Der Nähe setzt Moffat einen Sprechgesang entgegen, der doch eine Distanz, oft ist es ein Abgrund, zwischen ihm und seinen Figuren auftut. Dort gedeiht die Faszination am Schrecken, was Arab Strap den Ruf eintrug, eine misanthropische Band zu sein. Man kann drei Pint darauf nehmen, dass Moffat und der für die Musik Hauptverantwortliche Malcolm Middleton sich diese Einschätzung wie einen Orden anheften. Eben ist ihr Album I'm Totally Fine With It Don't Give a Fuck Anymore erschienen und erfreut einschlägig.

Fies hat Tradition

Die Arab Strap nachgesagte Fiesheit hat im Pop Tradition. Punk erhob sie zum Geschäftsmodell, seit damals tauchten verstärkt Gruppen auf, deren Verhältnis zur Menschheit und ihrem Treiben von einer genuinen Abneigung geprägt ist. Im Einzugsgebiet von Arab Strap war Mark E. Smith ein Meister dieses Fachs. Eine Art Sodbrand auf dünnen Beinen, den pH-Wert nur knapp über null. Smith war Chef von The Fall aus Manchester und ließ den Autor Jonathan Swift nachgerade als Menschenfreund erscheinen.

Arab Strap - Strawberry Moon (Official video)
Arab Strap

In der Schuld des 2018 gestorbenen Smith stehen die Sleaford Mods, ein Duo, in dem Andrew Fearn die Musik aus dem Laptop klickt und Jason Williamson dazu Speichel freisetzt, wenn er mit Furor und einer in Fankurven geschulten Eloquenz seine Texte keift. Mit der Band Big Special ist eben eine knieweichere Version der Sleaford Mods aufgetaucht, die sich auf ihrem Album Postindustrial Hometown Blues ebenfalls weltekelig gibt, aber musikalisch verbindlicher ist als die Mods. Wahrscheinlich halten Big Special Fremden sogar die Tür auf, wenn sie sich unbeobachtet fühlen. Wie gesagt, die Grenze zwischen den Chronisten und ihren Geschichten vermischt man gerne, das ergibt am Ende ein Image.

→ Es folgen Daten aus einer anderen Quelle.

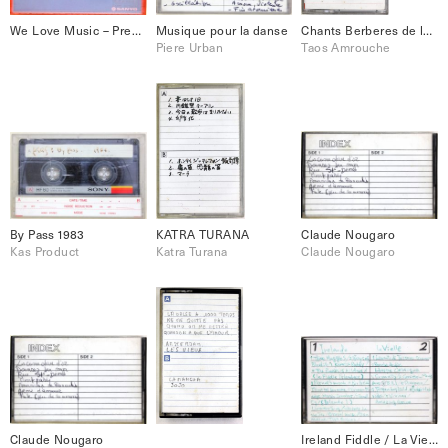
We Love Music – Presented by Sanyo
Musique pour la danse
Chants Berberes de la Meule et du Fereaux
Piere Urban
Taos Amrouche
By Pass 1983
KATRA TURANA
Claude Nougaro
Kas Product
Katra Turana
Claude Nougaro
Claude Nougaro
Ireland Fiddle / La Vielle (手回し風琴）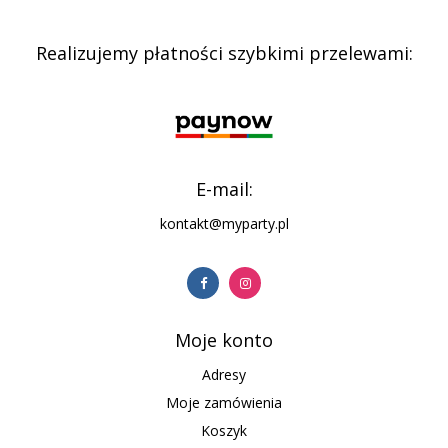
Realizujemy płatności szybkimi przelewami:
E-mail:
kontakt@myparty.pl
Moje konto
Adresy
Moje zamówienia
Koszyk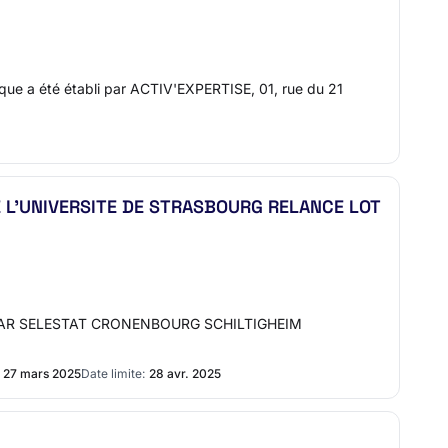
ique a été établi par ACTIV'EXPERTISE, 01, rue du 21
 L'UNIVERSITE DE STRASBOURG RELANCE LOT
MAR SELESTAT CRONENBOURG SCHILTIGHEIM
27 mars 2025
Date limite:
28 avr. 2025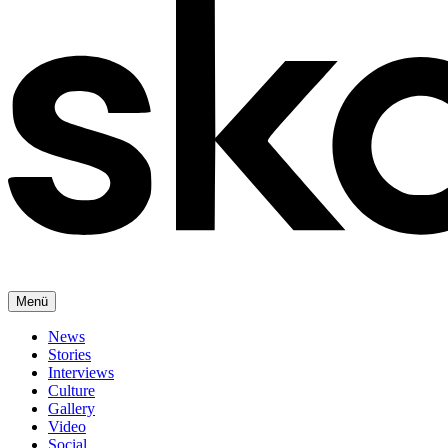
Menü
News
Stories
Interviews
Culture
Gallery
Video
Social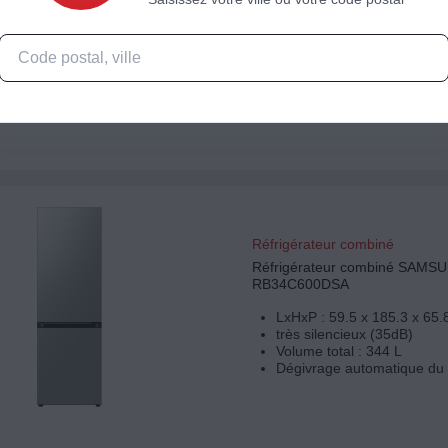
LxHxP : 59.5 x 185.3 x 65.
très silencieux (35dB)
Volume total : 344 L
Dégivrage automatique du 
Réfrigérateur combiné
Réfrigérateur combiné SAMS
RB34C600DSA
LxHxP : 59.5 x 185.3 x 65.
très silencieux (35dB)
Volume total : 344 L
Dégivrage automatique du 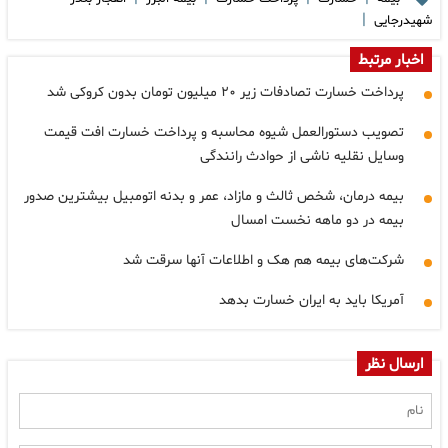
|
شهیدرجایی
اخبار مرتبط
پرداخت خسارت تصادفات زیر ۲۰ میلیون تومان بدون کروکی شد
تصویب دستورالعمل شیوه محاسبه و پرداخت خسارت افت قیمت
وسایل نقلیه ناشی از حوادث رانندگی
بیمه درمان، شخص ثالث و مازاد، عمر و بدنه اتومبیل بیشترین صدور
بیمه در دو ماهه نخست امسال
شرکت‌های بیمه هم هک و اطلاعات آنها سرقت شد
آمریکا باید به ایران خسارت بدهد
ارسال نظر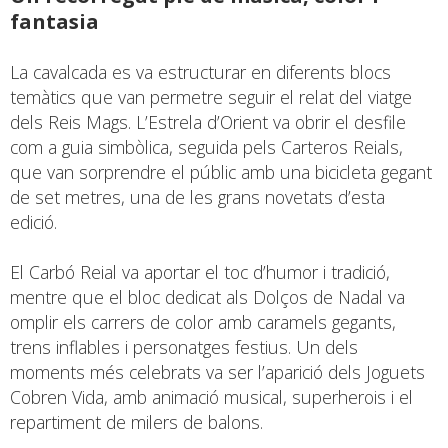
fantasia
La cavalcada es va estructurar en diferents blocs
temàtics que van permetre seguir el relat del viatge
dels Reis Mags. L’Estrela d’Orient va obrir el desfile
com a guia simbòlica, seguida pels Carteros Reials,
que van sorprendre el públic amb una bicicleta gegant
de set metres, una de les grans novetats d’esta
edició.
El Carbó Reial va aportar el toc d’humor i tradició,
mentre que el bloc dedicat als Dolços de Nadal va
omplir els carrers de color amb caramels gegants,
trens inflables i personatges festius. Un dels
moments més celebrats va ser l’aparició dels Joguets
Cobren Vida, amb animació musical, superherois i el
repartiment de milers de balons.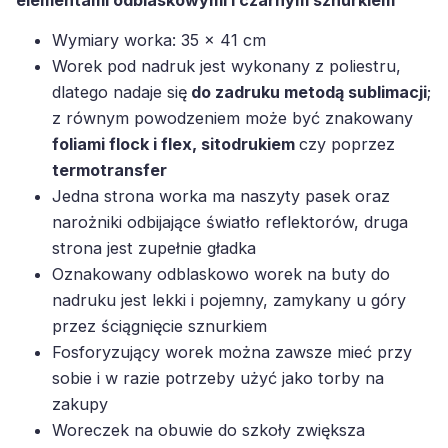
elementami odblaskowymi i czarnym sznurkiem
Wymiary worka: 35 x 41 cm
Worek pod nadruk jest wykonany z poliestru,
dlatego nadaje się
do zadruku metodą sublimacji
;
z równym powodzeniem może być znakowany
foliami flock i flex, sitodrukiem
czy poprzez
termotransfer
Jedna strona worka ma naszyty pasek oraz
narożniki odbijające światło reflektorów, druga
strona jest zupełnie gładka
Oznakowany odblaskowo worek na buty do
nadruku jest lekki i pojemny, zamykany u góry
przez ściągnięcie sznurkiem
Fosforyzujący worek można zawsze mieć przy
sobie i w razie potrzeby użyć jako torby na
zakupy
Woreczek na obuwie do szkoły zwiększa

Humor für Menschen mit Humor

Die britische Depression vor und nach dem Brexit scheint derlei Stimmungen besonders zu begünstigen. Anders als die Politik durchzieht die Musik der größten Misanthropen noch etwas Humor – und sei er noch so schwarz. So ist der 51-jährige Moffat abseits der Bühnen ein belesener Familienmensch, der über die Auswüchse unserer Zeit befindet und diese eben nach seiner Fasson formuliert.

BIG SPECIAL - SHITHOUSE (Official Video)
BIG SPECIAL

Auf I'm Totally Fine With It Don't Give a Fuck Anymore reflektiert er die Isolation im Netz als einsamer Zecher in seinem Safe Room, dem Pub ums Eck: "Now it's summer season in the city / And everyone's so fucking pretty / But I drink on my own / If you want me, you can get me on the phone."

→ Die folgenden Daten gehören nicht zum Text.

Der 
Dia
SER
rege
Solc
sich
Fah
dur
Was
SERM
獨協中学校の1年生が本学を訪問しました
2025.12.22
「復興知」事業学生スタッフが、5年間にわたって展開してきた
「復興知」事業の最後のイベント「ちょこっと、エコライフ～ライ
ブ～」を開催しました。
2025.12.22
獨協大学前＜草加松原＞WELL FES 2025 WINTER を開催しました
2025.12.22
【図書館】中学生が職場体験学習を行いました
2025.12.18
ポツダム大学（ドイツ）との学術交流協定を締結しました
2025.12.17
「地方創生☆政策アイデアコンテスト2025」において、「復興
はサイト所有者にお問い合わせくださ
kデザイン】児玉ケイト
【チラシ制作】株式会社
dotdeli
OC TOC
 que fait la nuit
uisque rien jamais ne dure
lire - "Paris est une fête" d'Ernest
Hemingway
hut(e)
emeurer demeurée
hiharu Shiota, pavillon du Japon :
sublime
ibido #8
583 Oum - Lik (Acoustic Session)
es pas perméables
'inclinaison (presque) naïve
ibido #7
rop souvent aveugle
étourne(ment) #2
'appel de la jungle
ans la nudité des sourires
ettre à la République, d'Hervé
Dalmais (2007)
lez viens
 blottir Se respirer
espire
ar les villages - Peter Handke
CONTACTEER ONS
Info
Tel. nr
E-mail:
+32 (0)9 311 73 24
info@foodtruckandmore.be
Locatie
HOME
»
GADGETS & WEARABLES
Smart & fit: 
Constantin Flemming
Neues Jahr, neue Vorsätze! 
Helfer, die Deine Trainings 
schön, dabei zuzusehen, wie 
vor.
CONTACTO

Schlechter Sex, gute Verdauung

Schlechter und/oder schneller Sex war im Oeuvre Arab Straps oftmals Thema. Mittlerweile findet er nicht mehr zwischen den Mülltonnen im Hinterhof, sondern vorm Bildschirm statt. Die Tragik wird dadurch nicht geringer, die Komik auch nicht. Musikalisch übersetzt wird das in eine elektronische Popmusik für Menschen, die Popmusik hassen, wie Middleton seinen Ansatz einst beschrieben hat.

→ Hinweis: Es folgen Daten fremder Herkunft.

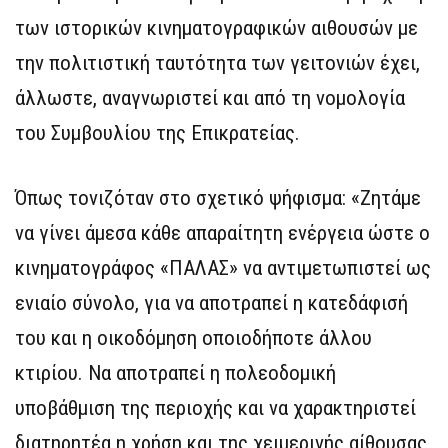
των ιστορικών κινηματογραφικών αιθουσών με
την πολιτιστική ταυτότητα των γειτονιών έχει,
άλλωστε, αναγνωριστεί και από τη νομολογία
του Συμβουλίου της Επικρατείας.
Όπως τονιζόταν στο σχετικό ψήφισμα: «Ζητάμε
να γίνει άμεσα κάθε απαραίτητη ενέργεια ώστε ο
κινηματογράφος «ΠΑΛΑΣ» να αντιμετωπιστεί ως
ενιαίο σύνολο, για να αποτραπεί η κατεδάφισή
του και η οικοδόμηση οποιοδήποτε άλλου
κτιρίου. Να αποτραπεί η πολεοδομική
υποβάθμιση της περιοχής και να χαρακτηριστεί
διατηρητέα η χρήση και της χειμερινής αίθουσας,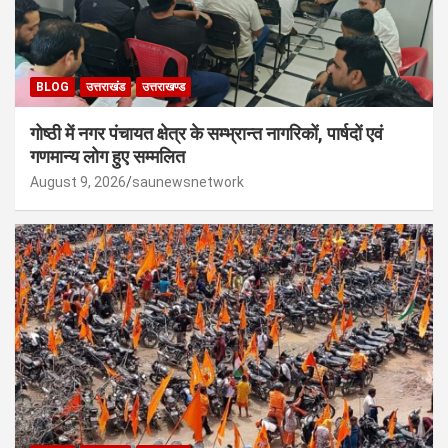
BLOG
उत्तराखंड
उत्तराखण्ड
गोष्ठी में नगर पंचायत क्षेत्र के सम्भ्रान्त नागरिकों, पार्षदों एवं
गणमान्य लोग हुए सम्मलित
August 9, 2026
saunewsnetwork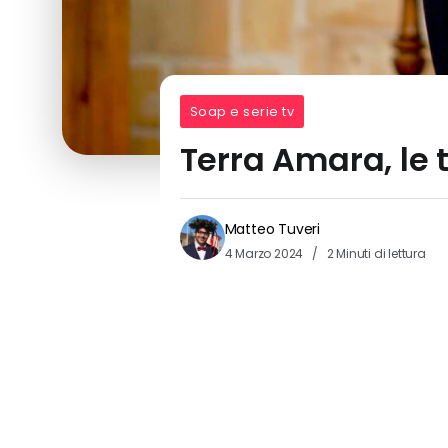
Soap e serie tv
Terra Amara, le 
Matteo Tuveri
4 Marzo 2024
2 Minuti di lettura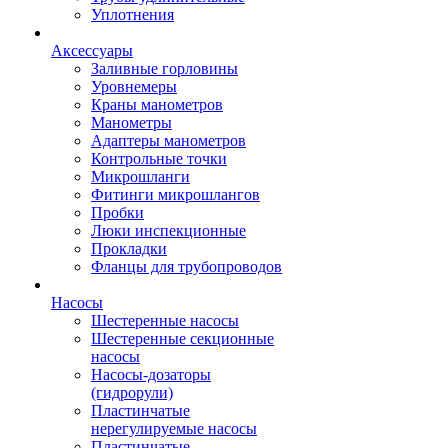
Уплотнения
Аксессуары
Заливные горловины
Уровнемеры
Краны манометров
Манометры
Адаптеры манометров
Контрольные точки
Микрошланги
Фитинги микрошлангов
Пробки
Люки инспекционные
Прокладки
Фланцы для трубопроводов
Насосы
Шестеренные насосы
Шестеренные секционные
насосы
Насосы-дозаторы
(гидрорули)
Пластинчатые
нерегулируемые насосы
Пластинчатые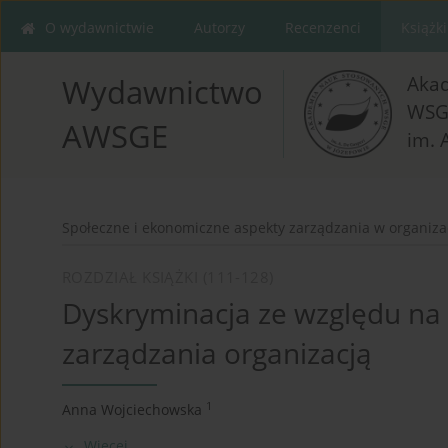
O wydawnictwie
Autorzy
Recenzenci
Książki
Aka
Wydawnictwo
WSG
AWSGE
im. 
Społeczne i ekonomiczne aspekty zarządzania w organizac
ROZDZIAŁ KSIĄŻKI (111-128)
Dyskryminacja ze względu na
zarządzania organizacją
1
Anna Wojciechowska
Więcej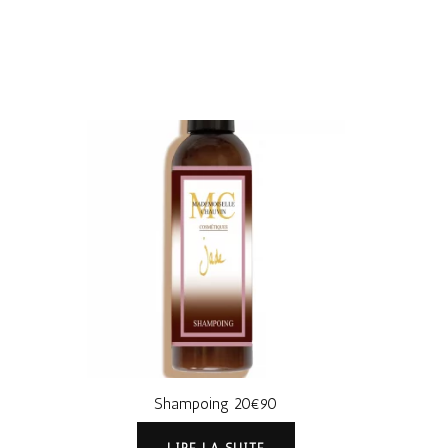
Shampoing 20€90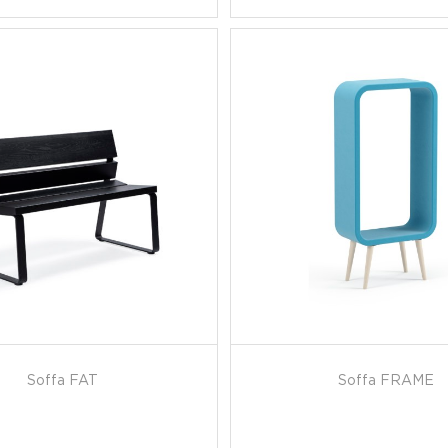
Soffa FAT
Soffa FRAME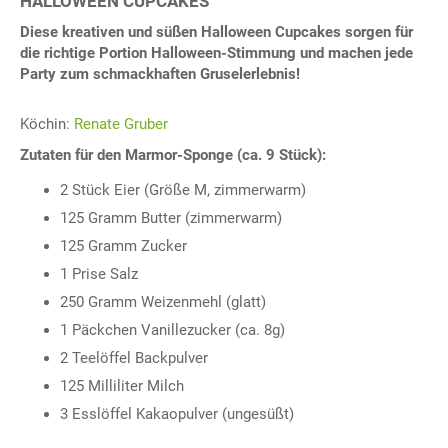
HALLOWEEN CUPCAKES
Diese kreativen und süßen Halloween Cupcakes sorgen für
die richtige Portion Halloween-Stimmung und machen jede
Party zum schmackhaften Gruselerlebnis!
Köchin:
Renate Gruber
Zutaten für den Marmor-Sponge (ca. 9 Stück):
2 Stück Eier (Größe M, zimmerwarm)
125 Gramm Butter (zimmerwarm)
125 Gramm Zucker
1 Prise Salz
250 Gramm Weizenmehl (glatt)
1 Päckchen Vanillezucker (ca. 8g)
2 Teelöffel Backpulver
125 Milliliter Milch
3 Esslöffel Kakaopulver (ungesüßt)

Arab Strap - Bliss (Official video)
Arab Strap

Das ist leicht kokett, da sich auf dem neuen Album erneut zeigt, welch Händchen die beiden für Melodien haben, selbst wenn sie Texte umrahmen, bei denen Erziehungsberechtigte in Anwesenheit Unmündiger ihre liebe Not haben werden. Da hilft es, dass Moffat im schottischen Dialekt berichtet, das reduziert ungewolltes Publikum doch beträchtlich.

Ihre Elektronik behübschen die beiden mit Akustikgitarren, andernorts kracht der Bass wie im Hardcore. Dabei verstehen es Arab Strap, ausgetretene Pfade zu vermeiden, ihre Musik klingt stets originär nach Arab Strap. Sie entwerfen eine Welt, in der Sex-Positivity einen von fremder Hand zugeführten Höhepunkt und Body-Positivity schmerzfreien Stuhlgang meint. Wer das zu ernst nimmt, wird daran keine Freude haben, wessen Humor angesichts menschlicher Abgründe erst so richtig in Fahrt kommt – Arab Strap haben dafür den Soundtrack. (Karl Fluch, 17.5.2024)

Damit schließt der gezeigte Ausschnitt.